Federal Reserve vice chairwoman Janet Yellen is a few hours into her grilling by the Senate banking committee, which is part of the process that will most likely confirm her as the first-ever female head of the Federal Reserve. That would make her not only the most important person in finance, but arguably the most important person in the world right now—at least if you measure that position by the ability to fix the economic and employment issues facing the U.S., which is still the world’s largest economy.
So far in her testimony, Yellen has made it clear that unemployment is where her focus is. Speaking to the record number of long-term unemployed in the US, she said, “We know that those long spells of unemployment are particularly painful for such households.” Which is one of the reasons she still believes that when it comes to the Fed’s record $85 billion a month asset buying spree, “the benefits exceed the costs.” Asked about the risk of market bubbles from continuing this kind of monetary stimulus for too long, she said, “I would agree that this program cannot continue forever” and that the Fed takes risks to financial stability “very seriously.” Still, she’s made it as clear as possible from her comments that we shouldn’t look for a hasty tapering of asset buying, despite fears that it’s distorting the global economy.
That speaks to a point that I’ve made often, which is that in lieu of any real job oriented fiscal policy coming out of Washington, the Fed has become the economic stimulator of last resort via monetary policy. One of the reasons that “quantitative easing” as the asset buying program is called, has gone on so long is that Ben Bernanke (and Yellen) believe that monetary policy can substitute for fiscal policy to a certain extent in terms of propping up unemployment. And given the dysfunction in Congress, he clearly felt he was the last man standing in Washington who could actually do something about jobs.
What’s interesting is that there are now indications that the Fed’s influence is moving into broader areas of the economy beyond just monetary policy. Last week, New York Fed president Bill Dudley made a speech on what he called “deep-seated cultural and ethical failures at many large financial institutions,” and presented potential policy solutions for the Too Big To Fail problem. This kind of frank talk has been in the past nearly unheard of from Fed heads.
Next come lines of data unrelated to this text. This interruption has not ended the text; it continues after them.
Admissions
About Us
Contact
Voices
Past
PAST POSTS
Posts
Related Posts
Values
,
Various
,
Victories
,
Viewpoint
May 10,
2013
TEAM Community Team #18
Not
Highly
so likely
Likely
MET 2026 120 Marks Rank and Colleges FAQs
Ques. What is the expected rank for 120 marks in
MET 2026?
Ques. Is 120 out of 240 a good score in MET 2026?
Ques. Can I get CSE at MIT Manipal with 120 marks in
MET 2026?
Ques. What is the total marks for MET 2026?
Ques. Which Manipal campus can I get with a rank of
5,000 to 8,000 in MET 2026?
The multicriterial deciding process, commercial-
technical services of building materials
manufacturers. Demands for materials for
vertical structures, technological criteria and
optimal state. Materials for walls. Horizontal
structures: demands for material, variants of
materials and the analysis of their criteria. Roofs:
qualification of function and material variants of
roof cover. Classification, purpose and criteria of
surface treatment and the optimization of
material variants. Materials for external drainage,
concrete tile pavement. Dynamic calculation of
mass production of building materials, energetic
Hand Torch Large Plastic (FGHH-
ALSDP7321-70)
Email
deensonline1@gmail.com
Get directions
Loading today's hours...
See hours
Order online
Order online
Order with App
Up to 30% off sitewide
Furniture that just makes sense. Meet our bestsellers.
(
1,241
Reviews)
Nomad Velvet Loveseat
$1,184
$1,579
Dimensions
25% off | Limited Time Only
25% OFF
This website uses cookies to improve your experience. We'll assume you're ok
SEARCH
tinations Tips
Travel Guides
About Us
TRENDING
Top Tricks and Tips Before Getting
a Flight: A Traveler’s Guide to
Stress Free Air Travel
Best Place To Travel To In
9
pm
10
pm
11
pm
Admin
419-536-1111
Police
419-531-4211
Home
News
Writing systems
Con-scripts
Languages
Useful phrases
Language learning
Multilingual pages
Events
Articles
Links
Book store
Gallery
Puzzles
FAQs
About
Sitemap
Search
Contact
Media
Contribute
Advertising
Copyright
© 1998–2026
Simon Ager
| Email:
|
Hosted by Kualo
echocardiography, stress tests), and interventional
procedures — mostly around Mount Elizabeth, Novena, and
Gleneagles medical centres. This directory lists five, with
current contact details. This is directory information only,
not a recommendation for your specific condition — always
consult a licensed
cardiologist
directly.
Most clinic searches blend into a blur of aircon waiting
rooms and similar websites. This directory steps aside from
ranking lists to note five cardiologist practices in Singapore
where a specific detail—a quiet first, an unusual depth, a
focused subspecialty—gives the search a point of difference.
But given Congressional failure to properly re-regulate finance, the Fed has begun to sound off more loudly on that issue, as well.
More significantly, Boston Fed president Eric Rosengren recently announced the bank’s involvement in a community development program across Massachusetts to revitalize a bunch of old Rust Belt cities, bolstering new business development and offering up prizes for more collaborative government. While the Fed has always had a technical mandate to help in economic development, going out and doing community building at the grassroots level is, once again, a very unusual and important step for the Fed to take. And the focus on better community governance makes a particularly strong political statement given that there’s so much government dysfunction at the national level – which is, as I said above, one of the key reasons that the Fed has had to take what Yellen referred to her in testimony today as “unprecedented action” to stimulate the economy via QE.